Als ihm das dritte Fahrrad gestohlen worden war, sagte er zum Fahrradhändler: »Ich hätte gerne eines, das mir nicht gestohlen wird.«
Der Händler führte ihn zu einem Fahrrad im hintersten Winkel des Verkaufsraumes, zeigte mit dem Finger darauf und sagte: »Das hier stiehlt Ihnen bestimmt niemand!«
Das Fahrrad, das dort in der Ecke stand, war nicht nur uralt, sondern schrottreif und billig. »Ausgezeichnet!«, rief mein Vater und kaufte das Fahrrad, auf dem großspurig stand: Toscana Sport de Luxe .
Mit Luxus hatte der billige Drahtesel gar nichts zu tun, aber mein Vater war begeistert. Er meinte, das gute Stück sehe so ähnlich aus wie das Fahrrad, das er als Kind gehabt hatte.
Meiner Meinung nach sah es nur alt und schäbig aus, außerdem machte es scheppernde Geräusche, die irgendwie ungesund klangen – in meinen Augen und Ohren war es ein krankes Fahrrad, kurz vor dem Abkratzen.
Noch ein paar Worte über dieses »Prachtexemplar«:
Es war rostig und hatte kein Licht, nicht einmal eine Rückblende. Der Ständer war abgebrochen, er war nur noch ein Stummelständer. Wollte mein Vater das Fahrrad abstellen, musste er es irgendwo anlehnen. Oft lag es am Boden, wenn er zurückkam.
Einmal glaubte er, sein Fahrrad sei schon wieder gestohlen worden, das geliebte Toscana Sport de Luxe , an dem er wirklich sehr hing.
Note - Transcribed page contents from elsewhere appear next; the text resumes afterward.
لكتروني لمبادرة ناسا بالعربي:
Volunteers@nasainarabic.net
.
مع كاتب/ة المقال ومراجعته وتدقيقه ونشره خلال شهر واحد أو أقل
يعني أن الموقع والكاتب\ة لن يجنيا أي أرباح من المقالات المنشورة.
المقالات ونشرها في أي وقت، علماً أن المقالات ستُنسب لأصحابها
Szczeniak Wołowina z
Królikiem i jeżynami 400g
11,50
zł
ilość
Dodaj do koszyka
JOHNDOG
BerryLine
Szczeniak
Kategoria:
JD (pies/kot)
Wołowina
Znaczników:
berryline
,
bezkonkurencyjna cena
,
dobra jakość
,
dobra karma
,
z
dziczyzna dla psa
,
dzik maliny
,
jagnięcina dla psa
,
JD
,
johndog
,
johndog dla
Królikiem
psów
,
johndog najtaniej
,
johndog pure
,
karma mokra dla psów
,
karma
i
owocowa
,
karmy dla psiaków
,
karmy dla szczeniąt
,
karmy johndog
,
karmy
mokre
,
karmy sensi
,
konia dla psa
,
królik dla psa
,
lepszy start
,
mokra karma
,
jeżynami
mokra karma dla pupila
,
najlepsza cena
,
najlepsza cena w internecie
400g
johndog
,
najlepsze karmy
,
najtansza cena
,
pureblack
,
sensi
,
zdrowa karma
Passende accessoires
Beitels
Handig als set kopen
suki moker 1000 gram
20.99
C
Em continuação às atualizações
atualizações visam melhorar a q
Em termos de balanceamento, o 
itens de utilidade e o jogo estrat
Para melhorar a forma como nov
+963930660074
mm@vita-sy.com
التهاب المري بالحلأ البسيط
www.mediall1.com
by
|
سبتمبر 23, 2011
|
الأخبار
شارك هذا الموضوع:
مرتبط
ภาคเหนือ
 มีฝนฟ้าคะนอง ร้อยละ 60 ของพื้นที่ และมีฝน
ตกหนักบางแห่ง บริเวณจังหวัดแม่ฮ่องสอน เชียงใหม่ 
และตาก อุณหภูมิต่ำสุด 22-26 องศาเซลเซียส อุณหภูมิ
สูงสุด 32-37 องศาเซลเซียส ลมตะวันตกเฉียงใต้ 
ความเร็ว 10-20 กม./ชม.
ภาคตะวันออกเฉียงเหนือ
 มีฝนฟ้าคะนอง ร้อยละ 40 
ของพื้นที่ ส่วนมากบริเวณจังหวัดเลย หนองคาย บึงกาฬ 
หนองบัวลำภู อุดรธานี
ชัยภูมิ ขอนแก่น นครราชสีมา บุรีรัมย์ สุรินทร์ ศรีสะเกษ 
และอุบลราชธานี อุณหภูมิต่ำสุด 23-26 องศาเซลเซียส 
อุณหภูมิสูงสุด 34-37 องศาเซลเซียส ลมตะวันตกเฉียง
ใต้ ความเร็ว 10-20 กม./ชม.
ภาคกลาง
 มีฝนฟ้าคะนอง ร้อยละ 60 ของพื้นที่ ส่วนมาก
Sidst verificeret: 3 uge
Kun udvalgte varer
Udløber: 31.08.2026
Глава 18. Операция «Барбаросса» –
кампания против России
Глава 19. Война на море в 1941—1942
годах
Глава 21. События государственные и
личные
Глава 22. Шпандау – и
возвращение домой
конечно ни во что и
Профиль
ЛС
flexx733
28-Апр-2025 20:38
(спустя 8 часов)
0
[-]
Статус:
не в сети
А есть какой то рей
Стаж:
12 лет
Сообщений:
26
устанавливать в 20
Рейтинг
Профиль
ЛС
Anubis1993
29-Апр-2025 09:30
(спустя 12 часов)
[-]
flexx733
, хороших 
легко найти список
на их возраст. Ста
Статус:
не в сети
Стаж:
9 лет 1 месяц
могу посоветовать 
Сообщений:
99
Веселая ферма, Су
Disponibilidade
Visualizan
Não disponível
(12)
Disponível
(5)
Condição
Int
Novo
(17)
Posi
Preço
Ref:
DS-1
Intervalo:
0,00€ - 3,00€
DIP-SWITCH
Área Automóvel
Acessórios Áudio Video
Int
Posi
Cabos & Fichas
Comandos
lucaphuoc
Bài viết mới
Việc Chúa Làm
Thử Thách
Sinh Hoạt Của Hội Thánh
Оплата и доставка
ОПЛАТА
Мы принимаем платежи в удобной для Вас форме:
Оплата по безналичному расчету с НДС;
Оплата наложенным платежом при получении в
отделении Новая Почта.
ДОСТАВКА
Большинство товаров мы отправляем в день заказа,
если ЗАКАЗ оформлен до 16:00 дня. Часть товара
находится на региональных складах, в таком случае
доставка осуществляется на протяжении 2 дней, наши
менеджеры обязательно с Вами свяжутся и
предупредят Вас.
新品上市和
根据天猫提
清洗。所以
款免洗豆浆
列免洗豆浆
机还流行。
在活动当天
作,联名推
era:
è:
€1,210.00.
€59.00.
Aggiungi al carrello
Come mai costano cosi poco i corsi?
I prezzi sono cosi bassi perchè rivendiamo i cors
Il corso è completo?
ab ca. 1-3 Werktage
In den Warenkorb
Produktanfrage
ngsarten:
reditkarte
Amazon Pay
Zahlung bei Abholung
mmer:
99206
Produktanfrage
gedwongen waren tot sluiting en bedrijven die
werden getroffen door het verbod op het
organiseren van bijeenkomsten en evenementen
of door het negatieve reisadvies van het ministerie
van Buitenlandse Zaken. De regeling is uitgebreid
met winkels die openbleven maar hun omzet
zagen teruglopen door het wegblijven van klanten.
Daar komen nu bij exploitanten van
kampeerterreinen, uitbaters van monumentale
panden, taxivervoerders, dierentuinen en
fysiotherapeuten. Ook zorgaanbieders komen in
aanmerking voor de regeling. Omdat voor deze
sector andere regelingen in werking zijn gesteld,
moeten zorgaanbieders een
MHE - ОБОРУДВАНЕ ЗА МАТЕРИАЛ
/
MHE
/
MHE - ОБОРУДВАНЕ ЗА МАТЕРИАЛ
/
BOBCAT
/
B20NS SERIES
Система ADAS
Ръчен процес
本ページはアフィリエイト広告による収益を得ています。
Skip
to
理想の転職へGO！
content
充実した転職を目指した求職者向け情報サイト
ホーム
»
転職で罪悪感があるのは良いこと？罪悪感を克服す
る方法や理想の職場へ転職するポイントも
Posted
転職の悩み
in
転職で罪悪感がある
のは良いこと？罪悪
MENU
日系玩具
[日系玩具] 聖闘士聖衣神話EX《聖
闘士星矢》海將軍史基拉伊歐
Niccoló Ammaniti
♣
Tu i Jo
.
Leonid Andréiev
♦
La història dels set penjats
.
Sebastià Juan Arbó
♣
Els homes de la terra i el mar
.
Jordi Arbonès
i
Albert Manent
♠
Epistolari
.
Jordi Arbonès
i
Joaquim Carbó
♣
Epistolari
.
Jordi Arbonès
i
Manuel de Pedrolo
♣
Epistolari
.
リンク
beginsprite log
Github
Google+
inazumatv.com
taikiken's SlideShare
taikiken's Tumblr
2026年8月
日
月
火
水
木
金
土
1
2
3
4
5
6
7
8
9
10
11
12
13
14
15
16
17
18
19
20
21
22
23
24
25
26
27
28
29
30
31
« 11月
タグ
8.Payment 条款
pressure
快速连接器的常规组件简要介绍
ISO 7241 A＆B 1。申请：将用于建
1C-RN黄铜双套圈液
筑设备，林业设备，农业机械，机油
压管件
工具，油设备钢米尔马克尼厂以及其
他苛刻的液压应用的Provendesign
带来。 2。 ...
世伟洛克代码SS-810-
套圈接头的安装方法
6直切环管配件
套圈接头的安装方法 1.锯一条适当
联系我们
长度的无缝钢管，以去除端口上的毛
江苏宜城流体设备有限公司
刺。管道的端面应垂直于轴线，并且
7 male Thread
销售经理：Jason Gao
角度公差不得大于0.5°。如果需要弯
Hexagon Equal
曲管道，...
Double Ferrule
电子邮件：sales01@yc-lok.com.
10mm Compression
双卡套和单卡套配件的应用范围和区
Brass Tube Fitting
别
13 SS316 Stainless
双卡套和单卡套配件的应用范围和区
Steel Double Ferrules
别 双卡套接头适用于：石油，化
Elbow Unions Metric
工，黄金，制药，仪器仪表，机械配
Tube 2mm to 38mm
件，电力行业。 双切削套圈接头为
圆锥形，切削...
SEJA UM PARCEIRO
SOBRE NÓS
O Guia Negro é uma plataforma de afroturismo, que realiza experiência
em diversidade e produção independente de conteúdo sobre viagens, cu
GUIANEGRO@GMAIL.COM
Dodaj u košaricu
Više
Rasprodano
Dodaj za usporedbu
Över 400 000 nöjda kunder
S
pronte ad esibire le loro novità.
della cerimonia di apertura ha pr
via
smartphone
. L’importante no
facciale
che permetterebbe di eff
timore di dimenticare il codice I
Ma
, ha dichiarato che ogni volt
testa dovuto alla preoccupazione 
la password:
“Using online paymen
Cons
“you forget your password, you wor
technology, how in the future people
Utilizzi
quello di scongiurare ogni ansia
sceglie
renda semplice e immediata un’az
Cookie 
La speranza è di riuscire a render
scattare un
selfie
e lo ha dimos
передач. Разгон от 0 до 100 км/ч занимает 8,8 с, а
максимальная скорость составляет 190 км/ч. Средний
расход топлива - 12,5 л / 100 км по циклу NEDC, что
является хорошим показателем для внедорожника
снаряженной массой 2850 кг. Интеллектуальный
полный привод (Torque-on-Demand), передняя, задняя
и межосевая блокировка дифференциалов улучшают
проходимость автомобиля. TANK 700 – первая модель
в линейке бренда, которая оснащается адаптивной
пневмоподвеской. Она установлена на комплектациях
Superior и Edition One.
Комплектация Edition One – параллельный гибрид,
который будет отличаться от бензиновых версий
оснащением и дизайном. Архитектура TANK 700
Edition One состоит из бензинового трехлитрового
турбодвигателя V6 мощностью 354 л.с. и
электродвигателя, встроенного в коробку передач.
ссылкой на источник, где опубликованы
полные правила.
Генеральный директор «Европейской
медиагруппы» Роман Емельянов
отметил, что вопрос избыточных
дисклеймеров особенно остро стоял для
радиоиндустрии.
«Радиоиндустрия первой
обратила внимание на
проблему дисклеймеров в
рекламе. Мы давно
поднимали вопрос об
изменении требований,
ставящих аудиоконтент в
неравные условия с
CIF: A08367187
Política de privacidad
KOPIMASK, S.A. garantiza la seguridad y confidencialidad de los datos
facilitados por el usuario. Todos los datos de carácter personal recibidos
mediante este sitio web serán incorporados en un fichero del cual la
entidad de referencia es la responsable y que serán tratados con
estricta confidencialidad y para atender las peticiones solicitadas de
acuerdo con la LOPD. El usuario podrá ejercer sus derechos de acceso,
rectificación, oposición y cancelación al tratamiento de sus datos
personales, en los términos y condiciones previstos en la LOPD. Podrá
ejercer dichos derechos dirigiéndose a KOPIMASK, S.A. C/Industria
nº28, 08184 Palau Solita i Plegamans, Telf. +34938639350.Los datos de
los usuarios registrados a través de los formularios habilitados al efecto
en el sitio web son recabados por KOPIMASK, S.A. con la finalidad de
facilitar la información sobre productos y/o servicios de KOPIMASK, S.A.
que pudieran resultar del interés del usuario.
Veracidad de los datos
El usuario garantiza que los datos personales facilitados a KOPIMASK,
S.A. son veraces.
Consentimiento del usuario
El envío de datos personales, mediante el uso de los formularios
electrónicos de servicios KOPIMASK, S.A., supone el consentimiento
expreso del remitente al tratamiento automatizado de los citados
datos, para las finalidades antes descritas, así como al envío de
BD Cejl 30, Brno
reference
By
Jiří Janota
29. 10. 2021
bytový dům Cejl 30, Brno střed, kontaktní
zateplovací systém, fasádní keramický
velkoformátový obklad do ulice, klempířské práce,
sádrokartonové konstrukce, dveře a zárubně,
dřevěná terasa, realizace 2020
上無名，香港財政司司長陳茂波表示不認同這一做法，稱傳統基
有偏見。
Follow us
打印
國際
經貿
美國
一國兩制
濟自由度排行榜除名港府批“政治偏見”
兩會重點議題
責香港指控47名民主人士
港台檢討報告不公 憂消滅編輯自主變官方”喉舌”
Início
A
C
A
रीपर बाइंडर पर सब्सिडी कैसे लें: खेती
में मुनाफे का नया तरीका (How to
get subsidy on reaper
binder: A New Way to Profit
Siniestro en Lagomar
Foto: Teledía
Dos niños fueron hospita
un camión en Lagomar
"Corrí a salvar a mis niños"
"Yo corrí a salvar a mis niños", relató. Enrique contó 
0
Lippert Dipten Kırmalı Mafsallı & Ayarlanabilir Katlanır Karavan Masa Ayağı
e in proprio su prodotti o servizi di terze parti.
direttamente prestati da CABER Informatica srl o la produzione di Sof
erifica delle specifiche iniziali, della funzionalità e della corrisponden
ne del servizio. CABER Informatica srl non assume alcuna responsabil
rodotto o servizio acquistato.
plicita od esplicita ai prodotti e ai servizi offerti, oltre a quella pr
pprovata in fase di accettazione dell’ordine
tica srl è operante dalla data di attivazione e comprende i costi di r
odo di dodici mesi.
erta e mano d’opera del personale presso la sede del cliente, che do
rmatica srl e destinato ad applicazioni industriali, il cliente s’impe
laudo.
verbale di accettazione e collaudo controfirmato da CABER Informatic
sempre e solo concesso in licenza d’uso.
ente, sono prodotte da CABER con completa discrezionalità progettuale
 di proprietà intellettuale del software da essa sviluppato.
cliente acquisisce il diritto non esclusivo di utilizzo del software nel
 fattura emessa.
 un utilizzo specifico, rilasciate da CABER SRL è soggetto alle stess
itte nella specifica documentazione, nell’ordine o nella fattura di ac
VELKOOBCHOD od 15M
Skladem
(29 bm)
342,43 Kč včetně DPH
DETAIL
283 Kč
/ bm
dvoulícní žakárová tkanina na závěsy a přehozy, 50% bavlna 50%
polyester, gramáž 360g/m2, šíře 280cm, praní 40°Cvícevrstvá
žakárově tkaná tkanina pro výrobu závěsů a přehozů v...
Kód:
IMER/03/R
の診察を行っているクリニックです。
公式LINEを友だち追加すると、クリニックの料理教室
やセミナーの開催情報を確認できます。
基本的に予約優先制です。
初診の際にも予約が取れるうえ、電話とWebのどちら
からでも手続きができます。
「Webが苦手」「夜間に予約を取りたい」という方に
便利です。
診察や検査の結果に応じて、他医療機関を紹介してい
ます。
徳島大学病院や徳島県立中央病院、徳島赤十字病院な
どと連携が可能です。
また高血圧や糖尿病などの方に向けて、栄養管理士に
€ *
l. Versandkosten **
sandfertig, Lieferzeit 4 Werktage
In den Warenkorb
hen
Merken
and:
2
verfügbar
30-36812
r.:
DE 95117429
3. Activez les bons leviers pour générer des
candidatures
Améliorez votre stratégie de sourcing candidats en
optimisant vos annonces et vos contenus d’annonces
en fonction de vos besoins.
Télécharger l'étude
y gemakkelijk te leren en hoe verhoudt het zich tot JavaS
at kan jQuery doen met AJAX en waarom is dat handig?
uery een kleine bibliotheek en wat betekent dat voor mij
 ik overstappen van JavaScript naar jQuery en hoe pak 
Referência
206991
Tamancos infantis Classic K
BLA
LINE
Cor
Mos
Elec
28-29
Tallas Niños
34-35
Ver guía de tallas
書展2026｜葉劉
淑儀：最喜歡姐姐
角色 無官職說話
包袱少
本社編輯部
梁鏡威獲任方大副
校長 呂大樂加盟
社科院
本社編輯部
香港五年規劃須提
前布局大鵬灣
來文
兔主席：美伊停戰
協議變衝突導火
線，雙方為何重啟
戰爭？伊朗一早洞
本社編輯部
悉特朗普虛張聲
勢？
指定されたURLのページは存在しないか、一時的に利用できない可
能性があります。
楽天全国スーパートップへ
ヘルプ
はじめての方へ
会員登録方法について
Er war fest davon überzeugt, dass er es vor dem Haus bei einem Verkehrszeichen angekettet hatte, jetzt war es weg.
Das war im Herbst.
Im Frühjahr fand er es wieder.
Es stand zwischen anderen Fahrrädern in der Nähe der U-Bahn-Station, die er oft benützte, und war angekettet. Nur sah es jetzt nach dem langen Winter noch schäbiger aus.
Kein Mensch war auf die Idee gekommen, es zu stehlen.